だが、ボリスの健闘は人々の拍手を受ける。
「なかなかやるじゃねえか、鉄鍋の将軍さんよ!」
「おう、次までには“鍋パンチ”を開発しておくからな……っふぅ……」
汗をぬぐいながら立ち上がったボリスに、勝者が冷水を手渡した。
「強くなりてえなら、また来いよ。タバリスの門は、実力者には開かれてる」
それを聞いて、ボリスは少しだけ目を細めた。
(こういう出会いも、旅の醍醐味だな……)
一方そのころ、アランは交易所の裏手で、砂馬の手入れをしていたマルディオナの少年と話していた。
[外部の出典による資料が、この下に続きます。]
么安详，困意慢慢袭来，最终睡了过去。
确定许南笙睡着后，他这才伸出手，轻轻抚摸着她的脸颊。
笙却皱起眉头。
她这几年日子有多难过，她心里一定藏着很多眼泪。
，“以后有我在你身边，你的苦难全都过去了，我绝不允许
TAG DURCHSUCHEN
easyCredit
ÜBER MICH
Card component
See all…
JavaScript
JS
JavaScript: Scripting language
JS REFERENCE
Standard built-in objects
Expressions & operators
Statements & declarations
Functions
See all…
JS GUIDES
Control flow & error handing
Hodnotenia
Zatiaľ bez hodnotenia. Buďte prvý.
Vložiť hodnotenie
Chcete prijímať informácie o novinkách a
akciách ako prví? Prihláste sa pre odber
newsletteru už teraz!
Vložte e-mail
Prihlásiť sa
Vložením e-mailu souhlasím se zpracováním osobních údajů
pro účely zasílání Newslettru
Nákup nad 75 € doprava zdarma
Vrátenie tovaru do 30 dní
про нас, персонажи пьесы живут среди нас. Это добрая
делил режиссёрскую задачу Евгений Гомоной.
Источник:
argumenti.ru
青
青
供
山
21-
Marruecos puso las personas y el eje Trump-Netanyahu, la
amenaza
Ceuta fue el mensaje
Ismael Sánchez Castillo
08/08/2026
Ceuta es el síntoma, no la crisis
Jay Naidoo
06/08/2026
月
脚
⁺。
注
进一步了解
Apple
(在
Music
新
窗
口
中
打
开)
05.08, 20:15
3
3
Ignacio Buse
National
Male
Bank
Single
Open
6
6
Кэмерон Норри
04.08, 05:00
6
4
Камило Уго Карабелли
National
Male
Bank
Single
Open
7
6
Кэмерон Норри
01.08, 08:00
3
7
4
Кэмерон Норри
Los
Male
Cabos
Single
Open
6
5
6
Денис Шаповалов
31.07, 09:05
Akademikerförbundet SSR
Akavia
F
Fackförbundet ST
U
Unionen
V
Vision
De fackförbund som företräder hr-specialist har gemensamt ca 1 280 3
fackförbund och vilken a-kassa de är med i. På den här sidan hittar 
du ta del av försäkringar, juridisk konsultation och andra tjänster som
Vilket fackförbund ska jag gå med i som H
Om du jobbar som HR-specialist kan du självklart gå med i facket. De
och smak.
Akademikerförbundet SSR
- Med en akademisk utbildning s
「この子……きれいだな。毛並みがすごく滑らかで……」
アランが見上げたのは、薄灰の毛並みをした砂馬だった。
足は力強く、澄んだ瞳はどこか人間の子供のように好奇心に満ちている。
「こいつは“セグナ”だ。砂地を駆けるのが得意なんだ」
褐色の肌の少年が、胸を張って言った。首元のスカーフが風に揺れる。
「立派だな。俺も……ちょっと乗ってみたい」
言葉にすると、アランは自分でも子供みたいに聞こえて苦笑した。
だが少年はむしろ嬉しそうに目を輝かせる。
「じゃあ、教えてやるよ。まずは鼻先に手を出せ。匂いを覚えさせるんだ」
言われるまま、アランは恐る恐る掌を差し出した。
セグナは温かな鼻先を押し当て、ふん、と息を吐く。
その感触にアランは思わず笑みをこぼした。
「次は背を撫でる。怖がらせないように、ゆっくりな」
少年の指示通りに毛並みをなぞると、セグナはおとなしく身じろぎする。
「……すごい。俺のこと、ちゃんと受け入れてくれたみたいだ」
「だろ? こいつはいいやつだからな」
少年は自慢げに笑い、今度はアランの腕を引いた。
「ほら、足をここに掛けて、体重を移すんだ。力じゃなくて、呼吸を合わせるんだぞ」
アランは見よう見まねで跨がる。揺れる背に体を預けると、不思議と胸の奥が熱くなった。
「……なんだか、風になれる気がする」
「ははっ! お前、本当に変なやつだな」
二人は思わず顔を見合わせ、声をあげて笑った。
しばらくして、セグナを労うように撫でながら、少年は袋から乾いた果実を差し出した。
「これ、マルディオナの保存食だ。砂糖は入ってないけど、けっこう甘いぞ」
「ありがとう。……今度、必ずそっちの国にも行ってみたいな」
果実を口にしたアランの笑顔は、どこか少年と同じ、誇らしげであたたかかった。
アランがそう言うと、少年はふっと目を細めた。
「そのときは、案内してやるよ。セグナと一緒にな」
そうして二人は、握手を交わす。
異国で交わされる、ささやかな友情の芽
それはアランの胸に、静かにあたたかな印象を残すのだった。